Travelling to the Light

In the hospital’s courtyard, if you look up and you eliminate the hospital signs and the aircon units on the outside walls, the mismatched plastic chairs scattered like lost, worn, old men around dusty tables, you can almost imagine that you’re on a tropical island where all is well and endless days are drenched in sun and framed by an untouchable horizon. Up there palm trees sway like huge fans in the breeze. Like huge hula skirts that went flying, calling you with island songs to a different place of seemingly golden sands and tranquillity. Better not to be reminded of mermaids beckoning sailors to an imminent death.

Sometimes, for a few moments, one has to escape because on the other side of these hospital walls the harsh noise, the reality of machines sizzling with the merciless pang of feeding human energy, waxes and wanes.

As a visitor to a hospital bed the texture of prayer becomes hard bone knocking against fingertips. Clenched knuckles the colour of pallid bone washed clean by antibacterial, by tears and pleading. By seriousness: like a tight dot, a core of absolute seriousness right in the middle of yourself. A knotty koan. Understood only by the spirit.

Softly, softly, we speak. Softly, softly, we touch. To keep at bay the pain. Wishing, hoping that soft words and loving gestures and human warmth will replace affliction and discomfort. Because suddenly you are amputated, standing by helplessly in an unfamiliar soundscape. Helpless against fate. An extra deadweight amongst beeping monitors, whooshing ventilators, alarms like sirens.

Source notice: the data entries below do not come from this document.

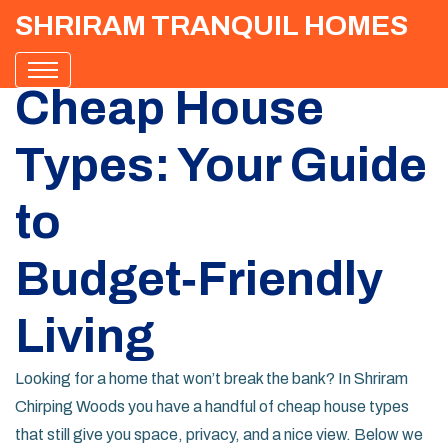
SHRIRAM TRANQUIL HOMES
Cheap House
Types: Your Guide
to
Budget‑Friendly
Living
Looking for a home that won’t break the bank? In Shriram
Chirping Woods you have a handful of cheap house types
that still give you space, privacy, and a nice view. Below we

Surrounded by a distorted carnivalesque landscape of colourful lines pulsating up and down, graphing the curves of blood pressure, oxygen, heart rate, pulse. People on beds tied, like marionettes in staged elegies, to a robotic puppet master. Here the flow and push and pull of insides and breath curl in thin lines across screens like road maps, rivers, the sharp spiking of hills and mountains. A world of medical science and technology functions within a larger world of clean cut lines, shiny floors reflecting the clarity of logic and reason and starched, white sheets and towels.

You lose your bearings because, even as you learn to decipher the readings on the puppet master’s screen, the heart does not understand. Softly, softly it wants to operate but the sight of needles and pipes and tubes and buttons depict a different story.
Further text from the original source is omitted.